This is an automated email from the ASF dual-hosted git repository.
alamb pushed a commit to branch main
in repository https://gitbox.apache.org/repos/asf/arrow-datafusion.git
The following commit(s) were added to refs/heads/main by this push:
new 978ec2dc8 refactor: make GeometricMean not to have update and merge
(#5469)
978ec2dc8 is described below
commit 978ec2dc80b4956ee0c19850653448aa8dc2be1f
Author: Alex Huang <[email protected]>
AuthorDate: Mon Mar 6 13:09:04 2023 +0100
refactor: make GeometricMean not to have update and merge (#5469)
---
datafusion-examples/examples/simple_udaf.rs | 65 ++++++++++-------------------
1 file changed, 22 insertions(+), 43 deletions(-)

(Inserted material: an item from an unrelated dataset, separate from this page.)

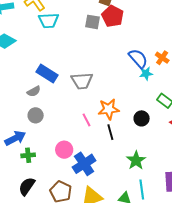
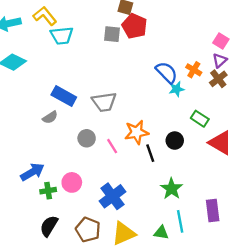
gray circle: (36, 115) -> (87, 138), moved
black line: (110, 132) -> (150, 153), moved
pink circle: (64, 150) -> (72, 182), moved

diff --git a/datafusion-examples/examples/simple_udaf.rs
b/datafusion-examples/examples/simple_udaf.rs
index d171f6579..b858ce7eb 100644
--- a/datafusion-examples/examples/simple_udaf.rs
+++ b/datafusion-examples/examples/simple_udaf.rs
@@ -65,40 +65,6 @@ impl GeometricMean {
pub fn new() -> Self {
GeometricMean { n: 0, prod: 1.0 }
}
-
- // this function receives one entry per argument of this accumulator.
- // DataFusion calls this function on every row, and expects this function
to update the accumulator's state.
- fn update(&mut self, values: &[ScalarValue]) -> Result<()> {
- // this is a one-argument UDAF, and thus we use `0`.
- let value = &values[0];
- match value {
- // here we map `ScalarValue` to our internal state. `Float64`
indicates that this function
- // only accepts Float64 as its argument (DataFusion does try to
coerce arguments to this type)
- //
- // Note that `.map` here ensures that we ignore Nulls.
- ScalarValue::Float64(e) => e.map(|value| {
- self.prod *= value;
- self.n += 1;
- }),
- _ => unreachable!(""),
- };
- Ok(())
- }
-
- // this function receives states from other accumulators (Vec<ScalarValue>)
- // and updates the accumulator.
- fn merge(&mut self, states: &[ScalarValue]) -> Result<()> {
- let prod = &states[0];
- let n = &states[1];
- match (prod, n) {
- (ScalarValue::Float64(Some(prod)), ScalarValue::UInt32(Some(n)))
=> {
- self.prod *= prod;
- self.n += n;
- }
- _ => unreachable!(""),
- };
- Ok(())
- }
}
// UDAFs are built using the trait `Accumulator`, that offers DataFusion the
necessary functions
@@ -128,28 +94,41 @@ impl Accumulator for GeometricMean {
if values.is_empty() {
return Ok(());
}
- (0..values[0].len()).try_for_each(|index| {
- let v = values
- .iter()
- .map(|array| ScalarValue::try_from_array(array, index))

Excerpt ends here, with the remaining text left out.